- 5 years ago
- Wedding: July 2017
Reg bee gone anon for this one.
One of my bridesmaids, I hate to admit, is driving me up the wall to the point where I almost snapped this evening. I didn’t, but could use some perspective.
We were housemates before my fiance and I moved in together, and I got some grief for moving out. It was mostly along the lines of you can’t leave me, what am I supposed to do now, etc. Stuff that made me think she was getting to be codependent on our relationship in a way that I wasn’t. Around this time I also got a 9 to 5er, so our schedules are complete opposites. We don’t see eachother as much as I’d like, which she reminds me of all the time. “Just get your old night job back so we can hang out, what am I supposed to do now that we don’t have the same schedule?”
She’s always had serious self esteem issues that I’ve really tried to help her with to no avail. She’s always made me feel bad if she thought I was better looking when we went out or whatever. Comments that tend to make me feel guilty and uncomfortable. If we were out for drinks it was awesome to hang out with her, I don’t care what she looks like! But she would make these comments on hers and mine appearances all the time and it drove me mental.

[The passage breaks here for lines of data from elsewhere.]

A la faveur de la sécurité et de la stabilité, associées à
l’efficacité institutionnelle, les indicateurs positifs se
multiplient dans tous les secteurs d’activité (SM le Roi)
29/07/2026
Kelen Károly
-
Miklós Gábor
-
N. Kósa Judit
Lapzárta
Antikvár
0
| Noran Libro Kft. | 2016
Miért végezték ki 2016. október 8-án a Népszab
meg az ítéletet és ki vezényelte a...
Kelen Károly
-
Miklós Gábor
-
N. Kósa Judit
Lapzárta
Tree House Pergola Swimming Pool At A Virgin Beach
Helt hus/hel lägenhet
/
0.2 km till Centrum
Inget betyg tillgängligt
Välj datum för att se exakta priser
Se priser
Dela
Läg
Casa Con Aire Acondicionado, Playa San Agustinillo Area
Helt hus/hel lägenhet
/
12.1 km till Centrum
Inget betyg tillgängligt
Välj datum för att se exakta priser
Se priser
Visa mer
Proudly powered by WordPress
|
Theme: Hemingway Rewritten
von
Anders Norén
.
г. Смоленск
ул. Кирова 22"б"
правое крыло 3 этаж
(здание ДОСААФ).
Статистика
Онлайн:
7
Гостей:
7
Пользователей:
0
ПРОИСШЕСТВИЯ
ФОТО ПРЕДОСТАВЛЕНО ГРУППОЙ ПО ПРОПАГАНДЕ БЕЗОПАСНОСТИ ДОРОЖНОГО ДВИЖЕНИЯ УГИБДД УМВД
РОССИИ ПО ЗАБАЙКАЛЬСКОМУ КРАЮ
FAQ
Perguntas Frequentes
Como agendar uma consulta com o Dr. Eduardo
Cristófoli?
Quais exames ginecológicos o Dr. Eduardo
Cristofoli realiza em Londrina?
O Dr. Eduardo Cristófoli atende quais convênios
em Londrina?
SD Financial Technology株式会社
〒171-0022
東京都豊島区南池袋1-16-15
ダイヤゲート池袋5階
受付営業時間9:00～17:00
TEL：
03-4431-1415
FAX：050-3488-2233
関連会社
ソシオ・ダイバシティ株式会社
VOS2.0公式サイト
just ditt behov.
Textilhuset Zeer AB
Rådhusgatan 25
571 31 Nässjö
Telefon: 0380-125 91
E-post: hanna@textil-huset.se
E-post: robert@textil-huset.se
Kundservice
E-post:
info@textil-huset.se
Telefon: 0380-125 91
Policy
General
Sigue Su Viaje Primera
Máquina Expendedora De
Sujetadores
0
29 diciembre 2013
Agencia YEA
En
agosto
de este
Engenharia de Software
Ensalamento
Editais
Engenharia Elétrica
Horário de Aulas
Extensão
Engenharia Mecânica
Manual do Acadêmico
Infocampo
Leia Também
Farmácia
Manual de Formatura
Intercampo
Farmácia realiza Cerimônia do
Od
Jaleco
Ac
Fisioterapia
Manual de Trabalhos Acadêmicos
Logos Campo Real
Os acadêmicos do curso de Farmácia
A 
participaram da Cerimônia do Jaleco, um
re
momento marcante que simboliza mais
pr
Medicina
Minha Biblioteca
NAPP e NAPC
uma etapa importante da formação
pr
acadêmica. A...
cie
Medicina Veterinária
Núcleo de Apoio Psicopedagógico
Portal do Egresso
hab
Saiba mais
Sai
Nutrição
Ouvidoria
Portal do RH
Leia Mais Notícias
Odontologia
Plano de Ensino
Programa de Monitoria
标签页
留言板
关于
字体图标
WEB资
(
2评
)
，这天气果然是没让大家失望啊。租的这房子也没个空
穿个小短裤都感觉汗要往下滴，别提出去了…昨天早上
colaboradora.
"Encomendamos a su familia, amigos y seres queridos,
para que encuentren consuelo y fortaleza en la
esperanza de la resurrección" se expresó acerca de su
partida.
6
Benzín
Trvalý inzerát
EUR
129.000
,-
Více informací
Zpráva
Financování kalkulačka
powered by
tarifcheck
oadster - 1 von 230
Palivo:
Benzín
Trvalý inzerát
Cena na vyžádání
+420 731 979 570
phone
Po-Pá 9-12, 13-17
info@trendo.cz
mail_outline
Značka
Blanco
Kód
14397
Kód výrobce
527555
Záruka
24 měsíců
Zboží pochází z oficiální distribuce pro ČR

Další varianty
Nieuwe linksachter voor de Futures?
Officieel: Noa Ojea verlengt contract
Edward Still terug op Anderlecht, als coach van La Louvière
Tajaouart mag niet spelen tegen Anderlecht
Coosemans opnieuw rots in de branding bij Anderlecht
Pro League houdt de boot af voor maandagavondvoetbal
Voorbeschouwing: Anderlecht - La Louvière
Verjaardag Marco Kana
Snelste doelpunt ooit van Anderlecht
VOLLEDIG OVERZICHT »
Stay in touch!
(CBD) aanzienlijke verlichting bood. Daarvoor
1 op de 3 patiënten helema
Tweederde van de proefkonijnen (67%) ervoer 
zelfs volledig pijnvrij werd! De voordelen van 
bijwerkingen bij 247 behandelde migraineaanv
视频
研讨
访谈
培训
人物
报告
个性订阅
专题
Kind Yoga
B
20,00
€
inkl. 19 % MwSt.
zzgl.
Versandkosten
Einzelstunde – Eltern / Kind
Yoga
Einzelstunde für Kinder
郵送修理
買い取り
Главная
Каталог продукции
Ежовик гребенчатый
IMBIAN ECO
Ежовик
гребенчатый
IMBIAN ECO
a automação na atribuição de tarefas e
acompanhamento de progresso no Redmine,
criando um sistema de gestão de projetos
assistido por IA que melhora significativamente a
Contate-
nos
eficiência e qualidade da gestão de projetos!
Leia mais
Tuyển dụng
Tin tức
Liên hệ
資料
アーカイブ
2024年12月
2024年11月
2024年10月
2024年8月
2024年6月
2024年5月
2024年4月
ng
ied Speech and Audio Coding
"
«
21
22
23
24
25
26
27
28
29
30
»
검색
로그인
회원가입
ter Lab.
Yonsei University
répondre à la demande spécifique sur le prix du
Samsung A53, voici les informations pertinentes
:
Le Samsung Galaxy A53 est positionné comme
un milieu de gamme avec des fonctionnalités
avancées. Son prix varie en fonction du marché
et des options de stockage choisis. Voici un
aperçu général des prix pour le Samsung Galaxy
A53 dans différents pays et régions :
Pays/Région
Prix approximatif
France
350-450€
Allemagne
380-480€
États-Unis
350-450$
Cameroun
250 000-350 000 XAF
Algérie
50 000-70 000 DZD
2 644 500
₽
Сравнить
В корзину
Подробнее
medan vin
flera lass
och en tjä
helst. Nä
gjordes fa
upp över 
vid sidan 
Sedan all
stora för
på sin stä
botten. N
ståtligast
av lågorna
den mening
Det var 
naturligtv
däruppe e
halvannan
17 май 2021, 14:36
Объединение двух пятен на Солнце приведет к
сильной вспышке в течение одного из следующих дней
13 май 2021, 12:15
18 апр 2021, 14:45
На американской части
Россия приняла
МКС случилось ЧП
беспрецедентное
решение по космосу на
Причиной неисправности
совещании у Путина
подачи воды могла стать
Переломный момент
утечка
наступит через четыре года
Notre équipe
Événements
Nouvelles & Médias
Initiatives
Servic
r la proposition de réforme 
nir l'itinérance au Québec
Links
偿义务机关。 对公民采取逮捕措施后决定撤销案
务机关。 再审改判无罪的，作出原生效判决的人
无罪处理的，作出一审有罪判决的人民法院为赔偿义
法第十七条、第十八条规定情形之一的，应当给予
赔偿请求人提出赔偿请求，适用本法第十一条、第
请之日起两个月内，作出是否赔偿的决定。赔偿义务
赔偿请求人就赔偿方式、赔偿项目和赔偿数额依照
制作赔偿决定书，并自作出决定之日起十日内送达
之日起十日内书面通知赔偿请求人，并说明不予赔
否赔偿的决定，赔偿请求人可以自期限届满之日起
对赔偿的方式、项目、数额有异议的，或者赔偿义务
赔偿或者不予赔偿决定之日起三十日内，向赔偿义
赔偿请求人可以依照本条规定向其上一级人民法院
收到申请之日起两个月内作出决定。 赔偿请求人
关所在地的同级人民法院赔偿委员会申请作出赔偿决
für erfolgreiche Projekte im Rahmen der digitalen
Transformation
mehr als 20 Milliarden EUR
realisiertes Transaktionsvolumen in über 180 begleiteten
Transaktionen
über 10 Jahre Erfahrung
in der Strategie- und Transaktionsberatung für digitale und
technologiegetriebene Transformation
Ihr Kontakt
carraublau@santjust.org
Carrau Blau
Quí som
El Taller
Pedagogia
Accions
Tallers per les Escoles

Now that I’m engaged it seems to have magnified this stuff. I asked her to be co Maid/Matron of Honor with our other best girlfriend. Later on when I shared the programs I’d designed, she asked me to make her name first before the other Maid/Matron of Honor (it was in alphabetical order because I just knew she’d have something to say). So there’s been a few petty things like that.
Then, we went shopping for bridesmaid dresses and I think I made it pretty easy on them. I didn’t have a style in mind, just that I wanted long blush dresses. She nixed every blush dress they tried on and made all the “I’m so fat, none of these look good on me, I look horrible in blush” comments, to which I of course said she did not. I offered to change the color if that was the biggest issue, so they both tried on lovely gold dresses that I actually really liked. It was by far the most flattering dress, and I said we can absolutely get them. When it came down to measurements, my other friend measured to an 8 and she to a 10. She got really upset and didn’t want to order a 10 and hopelessly begged the sales woman to put down 8. I tried explaining that it really doesn’t matter and to just get what fits, and she ended up getting the 10 but was almost in tears.
She is my friend first but I don’t know what to say anymore. The reason I almost snapped tonight was because she was upset that myself and other Maid/Matron of Honor can’t afford to attend her birthday party in Vegas. She said “I guess its nice my skinny friends aren’t going, I wont look as fat.”
I really want to help her with her self esteem. I don’t know what I can do to make her feel better about herself, and having to validate her all the time is making me resentful, I hate to admit. I also selfishly realized these comments on the wedding day will annoy me. I feel so bad for thinking that but it’s true.
If you made it this far, thank you. I can use any advice, especially if it’s critical of me. If I’m being a bad friend and there’s something I can do better, I want to know.